From the record as a whole and particularly from our disposition of the adjustments made to petitioner's income and deductions, we are satisfied that the entire underpayment in petitioner's income tax for each of the years 1981, 1982, and 1983 is due to negligence. In each of such years he kept no record of the business use of his Mercedes. In each of the years he also failed to report a substantial amount of gross receipts, partnership income, interest, dividends, capital gains, real estate commissions, or income from a subchapter S corporation. In 1983 he reported his capital gain from the sale of an asset held for only five days as a long-term capital gain. In 1981 he overstated his share of a loss from a partnership. Accordingly, we find, and so hold, that respondent correctly determined that petitioner's entire underpayment for each of the years 1981, 1982, and 1983 was due to negligence or the intentional disregard of rules or regulations.

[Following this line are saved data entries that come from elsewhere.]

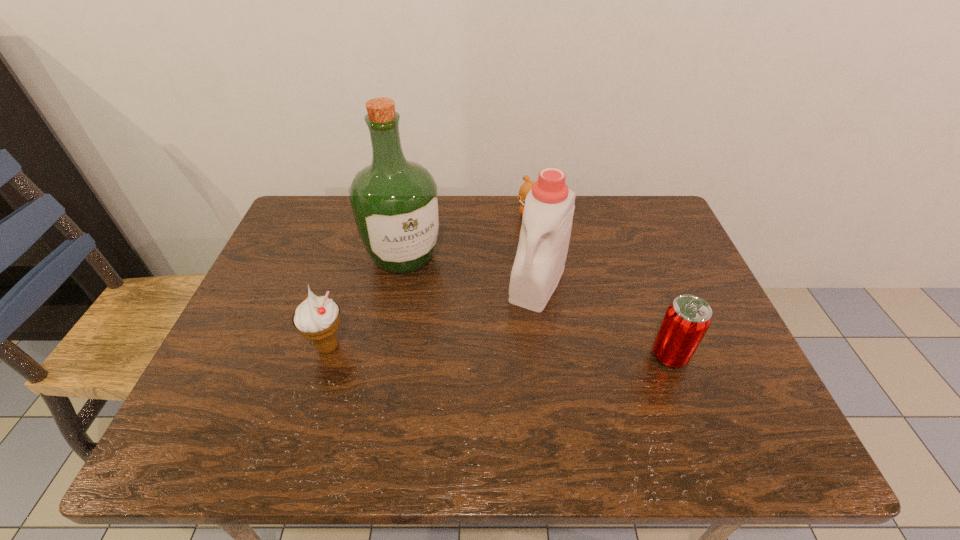 Locate an element on the screen. The width and height of the screenshot is (960, 540). icecream is located at coordinates (317, 318).

Identify the location of soda can. This screenshot has height=540, width=960. pos(687,319).

Locate an element on the screen. Image resolution: width=960 pixels, height=540 pixels. liquor is located at coordinates (395, 202).

Locate an element on the screen. the farthest object is located at coordinates (527, 186).

I want to click on the shortest object, so click(527, 186).

You are a GUI agent. You are given a task and a screenshot of the screen. Output one action in this format:
    pyautogui.click(x=<x>, y=<y>)
    Task: Click on the second tallest object
    The height and width of the screenshot is (540, 960).
    Given the screenshot: What is the action you would take?
    pyautogui.click(x=549, y=206)

This screenshot has height=540, width=960. In order to click on vacant space located on the right of the icecream in this screenshot , I will do 523,347.

Locate an element on the screen. The image size is (960, 540). free space located on the left of the rightmost object is located at coordinates (558, 355).

You are a GUI agent. You are given a task and a screenshot of the screen. Output one action in this format:
    pyautogui.click(x=<x>, y=<y>)
    Task: Click on the vacant space situated 0.080m on the front-facing side of the tallest object
    The width and height of the screenshot is (960, 540).
    Given the screenshot: What is the action you would take?
    pyautogui.click(x=431, y=301)

The image size is (960, 540). Identify the location of free region located 0.290m on the front-facing side of the tallest object. (468, 361). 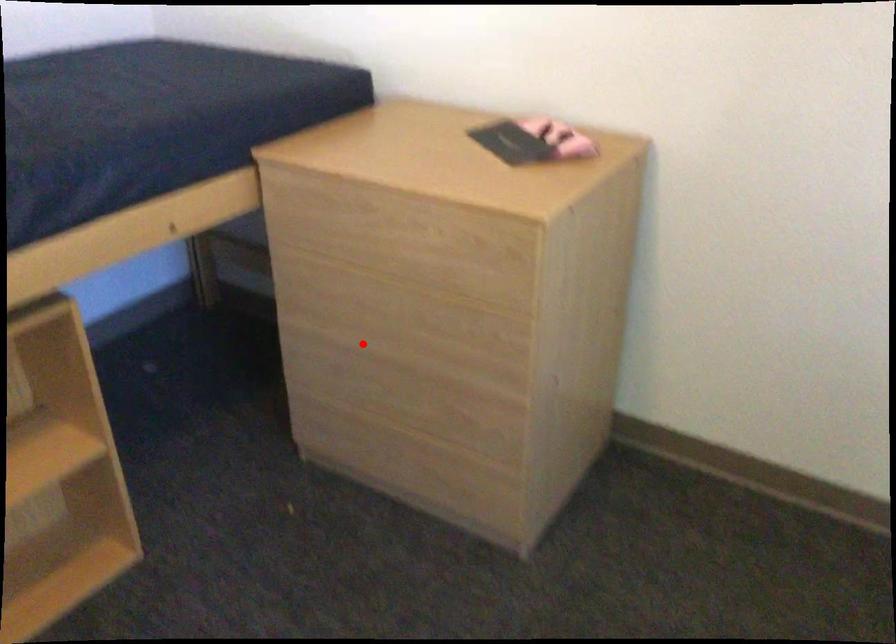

(15) Section 6661(a) Additions to Tax.

Respondent determined that petitioner substantially understated his income tax for 1982 in the amount of $19,215 and imposed an addition to tax of $4,804 under section 6661(a). For the year 1983 respondent determined that petitioner substantially understated his income tax by $10,703 and imposed an addition to tax of $2,676 under section 6661(a).

Since petitioner has offered no evidence with respect to respondent's determinations of the additions to tax under section 6661(a) we sustain respondent's determinations. See Rothstein v. Commissioner [Dec. 44,670], 90 T.C. 488, 497 (1988).

To reflect the foregoing,

Decision will be entered under Rule 155.